Figure 3: Quantitative summary of agent-user interaction counts and user-initiated tool calls per trial.
Goal Discovery Analysis and Lifecycle Tracking
SWE-interact benchmarks progress via a rubric-driven decomposition: atomic requirements are revealed, scored, and bins as checkpoints—plan, intermediate revisions, and final implementation (Figure 4). Strong models often exhibit high initial plan coverage but drop in early implementation, recovering as user feedback accumulates. Goal coverage is necessary—but not sufficient—for task resolution: nearly all verifier-passing solutions have high rubric scores, but many high-scoring implementations still fail due to technical bugs or missed requirements.

Figure 4: Progression of goal discovery across planning and implementation checkpoints for agents on SWE-interact tasks.

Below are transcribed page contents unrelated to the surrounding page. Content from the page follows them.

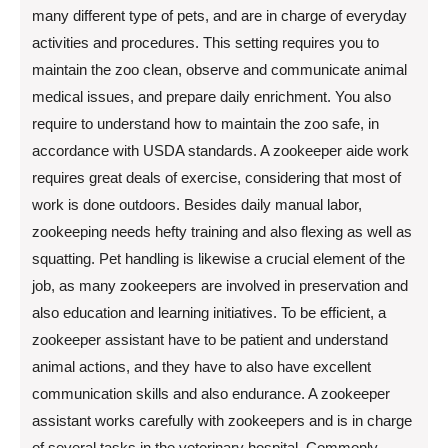
many different type of pets, and are in charge of everyday
activities and procedures. This setting requires you to
maintain the zoo clean, observe and communicate animal
medical issues, and prepare daily enrichment. You also
require to understand how to maintain the zoo safe, in
accordance with USDA standards. A zookeeper aide work
requires great deals of exercise, considering that most of
work is done outdoors. Besides daily manual labor,
zookeeping needs hefty training and also flexing as well as
squatting. Pet handling is likewise a crucial element of the
job, as many zookeepers are involved in preservation and
also education and learning initiatives. To be efficient, a
zookeeper assistant have to be patient and understand
animal actions, and they have to also have excellent
communication skills and also endurance. A zookeeper
assistant works carefully with zookeepers and is in charge
of several tasks in the veterinary hospital. Commonly,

Failure Mode Taxonomy and Distribution
Failure modes are systematically audited, with the dominant categories being technical implementation bugs and forgotten requirements—each comprising about a third of failures. Other modes include regressions, misinterpretations, and cases where necessary requirements are never surfaced by the simulator (the latter indicating benchmark coverage gaps). Model performance reveals fundamental deficits in persistent goal tracking, requirement integration, and error recovery in extended user-driven workflows.

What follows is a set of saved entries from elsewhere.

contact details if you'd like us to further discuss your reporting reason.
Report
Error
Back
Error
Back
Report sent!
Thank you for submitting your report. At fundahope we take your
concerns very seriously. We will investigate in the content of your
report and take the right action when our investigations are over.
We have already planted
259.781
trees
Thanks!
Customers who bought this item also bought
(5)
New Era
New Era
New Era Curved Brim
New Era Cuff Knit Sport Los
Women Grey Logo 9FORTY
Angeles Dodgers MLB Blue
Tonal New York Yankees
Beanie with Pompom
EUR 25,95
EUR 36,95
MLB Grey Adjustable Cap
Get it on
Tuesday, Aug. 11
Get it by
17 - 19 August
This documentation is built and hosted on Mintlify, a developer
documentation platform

Code Quality and Revision Churn Metrics
Revision overhead and late-change share, computed from line additions/deletions across iterative checkpoints, indicate that strong models (Opus 4.8, GPT 5.5) produce cleaner, more stable code with less cumulative churn compared to weaker agents (Figure 5). Efficient upfront goal capture minimizes unnecessary code rework and late-stage refactor overhead.

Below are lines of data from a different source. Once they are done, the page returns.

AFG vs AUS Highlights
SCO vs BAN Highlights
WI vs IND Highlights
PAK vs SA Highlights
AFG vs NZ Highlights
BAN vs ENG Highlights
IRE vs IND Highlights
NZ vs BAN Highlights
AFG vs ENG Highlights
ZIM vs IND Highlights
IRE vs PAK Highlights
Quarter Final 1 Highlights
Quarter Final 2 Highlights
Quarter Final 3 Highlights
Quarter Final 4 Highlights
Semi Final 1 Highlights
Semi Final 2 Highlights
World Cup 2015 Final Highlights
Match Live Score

Figure 5: Revision churn and overhead metrics, showing agent rework volume and late change share.
User Simulator Ablation and Persona Impact
Ablations on user persona design demonstrate that authentic personas derived from SWE-chat data result in longer, more challenging trajectories, more interactions, and lower agent resolve rates—validating the importance of realistic user modeling. Similarly, experiments with different user simulator models highlight significant impact on interaction shape, requirement disclosure granularity, and agent performance, substantiating simulator-choice as a non-trivial axis in benchmark construction.
Implications and Future Directions
SWE-interact reveals that strong performance on autonomous coding benchmarks does not transfer to interactive, user-driven workflows; effective goal discovery, requirement integration, and iterative refinement constitute a distinct capability axis for coding agents. These findings underscore the necessity for agent architectures supporting persistent state management, robust plan tracking, and adaptive interaction strategies over extended conversations. Further research should diversify user personas, strengthen simulator robustness, and target improvements in error recovery, requirement recall, and implementation stability.
Conclusion
SWE-interact presents a rigorous testbed for evaluating coding agents on realistic, multi-turn developer workflows, where interaction complexity—not mere task complexity—serves as the principal metric of agent robustness. Results indicate substantial gaps in agent reliability, requirement tracking, and error mitigation under iterative, user-driven scenarios, signifying that future AI development must prioritize collaborative workflow competence. SWE-interact is poised to catalyze advances in agent design, simulator realism, and benchmark coverage for the next generation of autonomous coding systems (2606.30573).